Quatre projets décevants attirent une foule considérable aux Halles. Même la polémique est tiède. À l’aide !
Rien de convaincant. Pourtant, l’exposition, dans la grande galerie des Halles, ne désemplit pas. Les questions d’urbanisme passionnent et il faut rendre grâce au maire qui a souhaité que chacun puisse donner son avis. C’est d’abord une superbe galerie de projets. Méfiance. À ce petit jeu, Jean Nouvel gagne toujours. Ses maquettes, ses dessins, ses animations sont forcément sublimes, souvenez-vous : il avait choisi de n’exposer que cela, cette architecture du virtuel, ce carton-pâte numérique, pour sa rétrospective du Centre Pompidou. S’il gagne, le Paris de notre époque sera le Paris de Nouvel : la fondation Cartier, l’Institut du monde arabe, le musée du Quai Branly – et les Halles. Enjeu de taille pour le plus grand de nos architectes. Pour qu’on ne le soupçonne pas d’être trop favorisé des dieux, il a besoin de l’onction du suffrage universel, que les petits questionnaires distribués à l’exposition peuvent lui donner. Face à son jardin suspendu en 3 D, ces plaines de Beauce au-dessus des toits, les autres maquettes pâlissent donc : Winy Maas dispose des taches de couleur et dessine une assiette de restaurant snob, Rem Koolhaas semble avoir reçu pour Noël la boîte de jeu « Inclusions 2000 » et coule des petits arbres en plastique dans de la résine ambrée, le sage David Mangin traite les élus parisiens comme s’il avait à convaincre le conseil municipal d’une de nos « grandes métropoles régionales », sans penser qu’ils ont tous en tête le Guggenheim de Bilbao, la passerelle du jubilé de Londres et la salle de concerts Walt Disney de Los Angeles. Pour Paris, il faut qu’un projet claque : le « wahoooo effect » dont tout bon architecte doit savoir jouer, pour mieux rassurer ensuite.
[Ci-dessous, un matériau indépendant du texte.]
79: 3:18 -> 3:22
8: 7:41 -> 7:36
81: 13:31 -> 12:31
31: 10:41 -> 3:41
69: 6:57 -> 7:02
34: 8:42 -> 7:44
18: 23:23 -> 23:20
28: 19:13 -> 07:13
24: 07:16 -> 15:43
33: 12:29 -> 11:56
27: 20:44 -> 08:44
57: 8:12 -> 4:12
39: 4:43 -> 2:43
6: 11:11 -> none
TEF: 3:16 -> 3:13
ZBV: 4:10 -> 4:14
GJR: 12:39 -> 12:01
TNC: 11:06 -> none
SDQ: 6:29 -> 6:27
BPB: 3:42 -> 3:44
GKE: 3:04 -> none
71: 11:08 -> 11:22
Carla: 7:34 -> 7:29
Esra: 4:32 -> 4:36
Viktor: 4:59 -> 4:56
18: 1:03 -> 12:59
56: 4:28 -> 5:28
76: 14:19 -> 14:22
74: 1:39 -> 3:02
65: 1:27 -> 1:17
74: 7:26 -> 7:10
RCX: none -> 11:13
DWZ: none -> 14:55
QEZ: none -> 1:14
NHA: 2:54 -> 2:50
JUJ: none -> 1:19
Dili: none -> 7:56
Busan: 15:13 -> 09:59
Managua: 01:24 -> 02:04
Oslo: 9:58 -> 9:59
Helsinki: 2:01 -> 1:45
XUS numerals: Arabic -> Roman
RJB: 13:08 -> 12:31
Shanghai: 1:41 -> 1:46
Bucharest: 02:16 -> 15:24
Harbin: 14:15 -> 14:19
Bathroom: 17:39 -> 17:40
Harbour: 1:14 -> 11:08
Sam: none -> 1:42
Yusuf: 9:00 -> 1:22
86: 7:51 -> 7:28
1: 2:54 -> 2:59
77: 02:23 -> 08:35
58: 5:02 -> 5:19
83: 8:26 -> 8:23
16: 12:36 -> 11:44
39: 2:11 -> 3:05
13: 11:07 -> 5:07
Aucun choc. Approchons-nous des élévations, accroupissons-nous devant les maquettes. Aucun choc vraiment, rien qui permette de prolonger la belle tradition polémique de ce lieu maudit. Le désespoir du chroniqueur. Koolhaas sème des derricks sur une morne plaine, sans penser que son terrain de jeu est grand comme le Palais-Royal. Ses pyramides mayas, jolies en maquette, auront vite l’air d’échantillons de parfums dans un tiroir de corner shop. Des plots qui ne signalent rien d’autre qu’eux-mêmes. Nouvel a une belle idée : franchir la ligne des toits. Son jardin suspendu, soutenu par une forêt de poutres dont tous les riverains se plaignent, ressemblera-t-il à ces nouvelles délices de Sémiramis que promettent ses dessins ? Dix ans de pluies acides transformeront en cloaque sa piscine et ses rives plantées, mais n’altéreront pas les mini-tours qu’il bâtit, Dieu sait pourquoi, devant la superbe façade de Saint-Eustache. Sa passerelle de bouquinistes, au lieu de souder les Halles au Centre Pompidou affirme la fracture du boulevard. Winy Maas est incompréhensible : une superposition de plaques transparentes, un vitrail, conceptuel en diable, mais invivable. La seule chose que l’on puisse dire, c’est que ce sera joli vu d’avion. Un avant-goût de paradis pour terroriste kamikaze. David Mangin veut que Paris ressemble à Bordeaux ou à Montpellier, ambition sans risque : une esthétique d’esplanade, un hall commercial, « un toit tranquille où marchent des colombes », il n’y manque que l’évocation du cimetière des Innocents pour méditer entre les tombes.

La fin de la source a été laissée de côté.